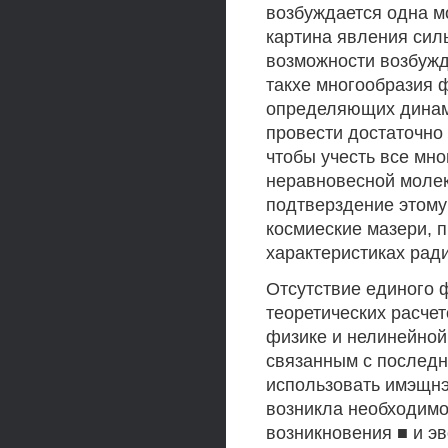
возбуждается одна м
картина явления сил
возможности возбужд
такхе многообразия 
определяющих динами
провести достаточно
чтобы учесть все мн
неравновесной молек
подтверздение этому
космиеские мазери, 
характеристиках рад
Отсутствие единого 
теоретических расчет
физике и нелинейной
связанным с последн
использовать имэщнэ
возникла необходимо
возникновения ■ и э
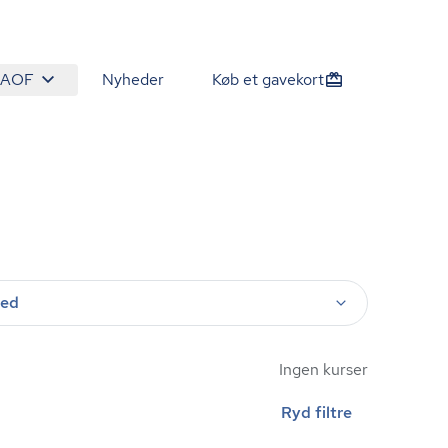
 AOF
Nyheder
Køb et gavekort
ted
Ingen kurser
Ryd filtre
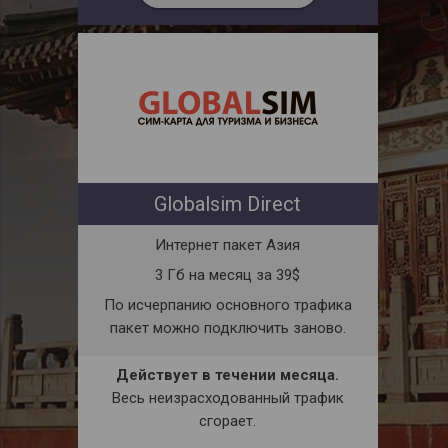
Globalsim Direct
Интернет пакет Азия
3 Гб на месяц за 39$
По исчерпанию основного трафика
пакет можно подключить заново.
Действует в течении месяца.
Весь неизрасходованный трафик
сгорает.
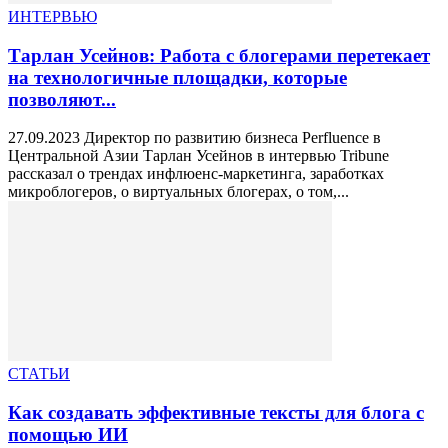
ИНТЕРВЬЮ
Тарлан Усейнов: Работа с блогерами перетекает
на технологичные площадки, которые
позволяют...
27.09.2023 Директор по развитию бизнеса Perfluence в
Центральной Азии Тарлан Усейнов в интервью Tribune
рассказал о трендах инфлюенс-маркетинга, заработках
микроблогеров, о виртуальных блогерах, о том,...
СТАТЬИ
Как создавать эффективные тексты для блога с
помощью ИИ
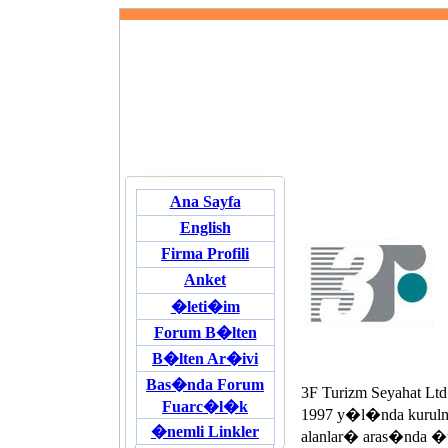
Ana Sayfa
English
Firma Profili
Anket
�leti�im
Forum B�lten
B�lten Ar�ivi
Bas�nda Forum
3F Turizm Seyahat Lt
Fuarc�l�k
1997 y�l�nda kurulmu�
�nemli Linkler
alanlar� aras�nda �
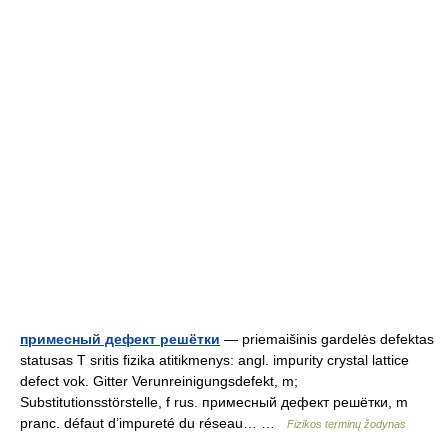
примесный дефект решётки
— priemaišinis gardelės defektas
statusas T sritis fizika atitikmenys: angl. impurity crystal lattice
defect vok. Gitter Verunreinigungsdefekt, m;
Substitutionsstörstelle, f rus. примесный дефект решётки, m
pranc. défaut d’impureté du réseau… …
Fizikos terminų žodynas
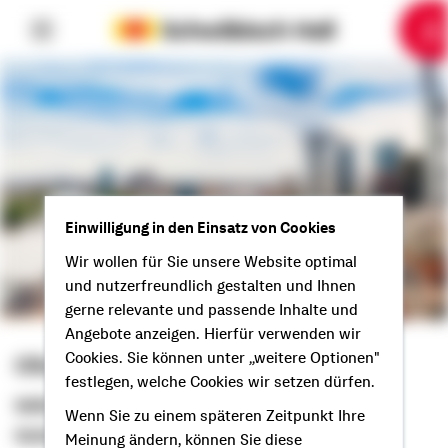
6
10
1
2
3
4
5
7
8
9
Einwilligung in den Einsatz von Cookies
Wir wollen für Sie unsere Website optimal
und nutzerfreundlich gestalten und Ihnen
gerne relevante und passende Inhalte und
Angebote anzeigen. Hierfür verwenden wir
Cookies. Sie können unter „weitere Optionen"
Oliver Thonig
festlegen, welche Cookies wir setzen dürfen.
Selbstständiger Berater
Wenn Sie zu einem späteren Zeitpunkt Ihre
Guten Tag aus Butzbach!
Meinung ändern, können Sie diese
-*-*-
§ Aim of the exercise
What's needed is an exact copy of every entry, minus the pictures.

§ Exercise response
возбуждается одна м
картина явления сил
возможности возбужд
такхе многообразия 
определяющих динами
провести достаточно
чтобы учесть все мн
неравновесной молек
подтверздение этому
космиеские мазери, 
характеристиках рад
Отсутствие единого 
теоретических расчет
физике и нелинейной
связанным с последн
использовать имэщнэ
возникла необходимо
возникновения ■ и э
 AOF
Nyheder
Køb et gavekort
ted
Ingen kurser
Ryd filtre
Globalsim Direct
Интернет пакет Азия
3 Гб на месяц за 39$
По исчерпанию основного трафика
пакет можно подключить заново.
Действует в течении месяца.
Весь неизрасходованный трафик
сгорает.
ИНТЕРВЬЮ
Тарлан Усейнов: Работа с блогерами перетекает
на технологичные площадки, которые
позволяют...
27.09.2023 Директор по развитию бизнеса Perfluence в
Центральной Азии Тарлан Усейнов в интервью Tribune
рассказал о трендах инфлюенс-маркетинга, заработках
микроблогеров, о виртуальных блогерах, о том,...
СТАТЬИ
Как создавать эффективные тексты для блога с
помощью ИИ
Ana Sayfa
English
Firma Profili
Anket
�leti�im
Forum B�lten
B�lten Ar�ivi
Bas�nda Forum
3F Turizm Seyahat Lt
Fuarc�l�k
1997 y�l�nda kurulmu�
�nemli Linkler
alanlar� aras�nda �
примесный дефект решётки
— priemaišinis gardelės defektas
statusas T sritis fizika atitikmenys: angl. impurity crystal lattice
defect vok. Gitter Verunreinigungsdefekt, m;
Substitutionsstörstelle, f rus. примесный дефект решётки, m
pranc. défaut d’impureté du réseau… …
Fizikos terminų žodynas
6
10
1
2
3
4
5
7
8
9
Einwilligung in den Einsatz von Cookies
Wir wollen für Sie unsere Website optimal
und nutzerfreundlich gestalten und Ihnen
gerne relevante und passende Inhalte und
Angebote anzeigen. Hierfür verwenden wir
Cookies. Sie können unter „weitere Optionen"
Oliver Thonig
festlegen, welche Cookies wir setzen dürfen.
Selbstständiger Berater
Wenn Sie zu einem späteren Zeitpunkt Ihre
Guten Tag aus Butzbach!
Meinung ändern, können Sie diese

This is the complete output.